### TASK TO CARRY OUT:
Every line below is to be quoted exactly, with nothing added or dropped.

Saved data entries:
┌──

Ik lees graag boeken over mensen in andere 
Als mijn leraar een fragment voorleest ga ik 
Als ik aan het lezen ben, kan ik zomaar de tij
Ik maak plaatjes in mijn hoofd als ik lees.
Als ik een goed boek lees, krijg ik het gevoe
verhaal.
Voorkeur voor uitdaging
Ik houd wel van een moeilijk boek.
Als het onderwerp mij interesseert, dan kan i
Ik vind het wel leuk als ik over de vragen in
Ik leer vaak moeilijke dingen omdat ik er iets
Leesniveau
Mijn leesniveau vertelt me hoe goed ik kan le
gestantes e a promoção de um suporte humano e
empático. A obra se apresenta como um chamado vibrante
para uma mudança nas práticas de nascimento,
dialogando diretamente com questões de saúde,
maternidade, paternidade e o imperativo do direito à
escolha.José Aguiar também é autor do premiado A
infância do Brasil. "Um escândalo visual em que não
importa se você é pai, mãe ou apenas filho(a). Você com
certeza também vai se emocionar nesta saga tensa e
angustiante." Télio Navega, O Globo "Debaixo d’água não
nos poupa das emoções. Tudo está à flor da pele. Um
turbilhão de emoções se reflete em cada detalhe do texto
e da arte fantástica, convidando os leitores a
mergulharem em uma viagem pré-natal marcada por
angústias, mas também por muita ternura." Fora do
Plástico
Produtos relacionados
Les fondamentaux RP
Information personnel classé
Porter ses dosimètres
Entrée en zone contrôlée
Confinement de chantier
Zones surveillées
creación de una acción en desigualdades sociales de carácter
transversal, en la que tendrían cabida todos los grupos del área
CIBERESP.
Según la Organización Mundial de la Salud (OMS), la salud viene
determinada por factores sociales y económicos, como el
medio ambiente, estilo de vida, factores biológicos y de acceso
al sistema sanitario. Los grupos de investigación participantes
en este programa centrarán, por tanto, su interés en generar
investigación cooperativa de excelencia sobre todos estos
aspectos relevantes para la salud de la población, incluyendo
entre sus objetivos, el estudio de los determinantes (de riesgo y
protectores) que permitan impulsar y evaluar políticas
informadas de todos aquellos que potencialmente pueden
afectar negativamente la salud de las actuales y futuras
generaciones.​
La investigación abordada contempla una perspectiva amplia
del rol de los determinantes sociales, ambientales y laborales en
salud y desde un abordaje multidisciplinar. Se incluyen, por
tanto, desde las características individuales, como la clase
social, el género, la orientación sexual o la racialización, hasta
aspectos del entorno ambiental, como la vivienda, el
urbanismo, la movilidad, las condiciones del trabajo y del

└──

### TASK ANSWER:
Ik lees graag boeken over mensen in andere 
Als mijn leraar een fragment voorleest ga ik 
Als ik aan het lezen ben, kan ik zomaar de tij
Ik maak plaatjes in mijn hoofd als ik lees.
Als ik een goed boek lees, krijg ik het gevoe
verhaal.
Voorkeur voor uitdaging
Ik houd wel van een moeilijk boek.
Als het onderwerp mij interesseert, dan kan i
Ik vind het wel leuk als ik over de vragen in
Ik leer vaak moeilijke dingen omdat ik er iets
Leesniveau
Mijn leesniveau vertelt me hoe goed ik kan le
gestantes e a promoção de um suporte humano e
empático. A obra se apresenta como um chamado vibrante
para uma mudança nas práticas de nascimento,
dialogando diretamente com questões de saúde,
maternidade, paternidade e o imperativo do direito à
escolha.José Aguiar também é autor do premiado A
infância do Brasil. "Um escândalo visual em que não
importa se você é pai, mãe ou apenas filho(a). Você com
certeza também vai se emocionar nesta saga tensa e
angustiante." Télio Navega, O Globo "Debaixo d’água não
nos poupa das emoções. Tudo está à flor da pele. Um
turbilhão de emoções se reflete em cada detalhe do texto
e da arte fantástica, convidando os leitores a
mergulharem em uma viagem pré-natal marcada por
angústias, mas também por muita ternura." Fora do
Plástico
Produtos relacionados
Les fondamentaux RP
Information personnel classé
Porter ses dosimètres
Entrée en zone contrôlée
Confinement de chantier
Zones surveillées
creación de una acción en desigualdades sociales de carácter
transversal, en la que tendrían cabida todos los grupos del área
CIBERESP.
Según la Organización Mundial de la Salud (OMS), la salud viene
determinada por factores sociales y económicos, como el
medio ambiente, estilo de vida, factores biológicos y de acceso
al sistema sanitario. Los grupos de investigación participantes
en este programa centrarán, por tanto, su interés en generar
investigación cooperativa de excelencia sobre todos estos
aspectos relevantes para la salud de la población, incluyendo
entre sus objetivos, el estudio de los determinantes (de riesgo y
protectores) que permitan impulsar y evaluar políticas
informadas de todos aquellos que potencialmente pueden
afectar negativamente la salud de las actuales y futuras
generaciones.​
La investigación abordada contempla una perspectiva amplia
del rol de los determinantes sociales, ambientales y laborales en
salud y desde un abordaje multidisciplinar. Se incluyen, por
tanto, desde las características individuales, como la clase
social, el género, la orientación sexual o la racialización, hasta
aspectos del entorno ambiental, como la vivienda, el
urbanismo, la movilidad, las condiciones del trabajo y del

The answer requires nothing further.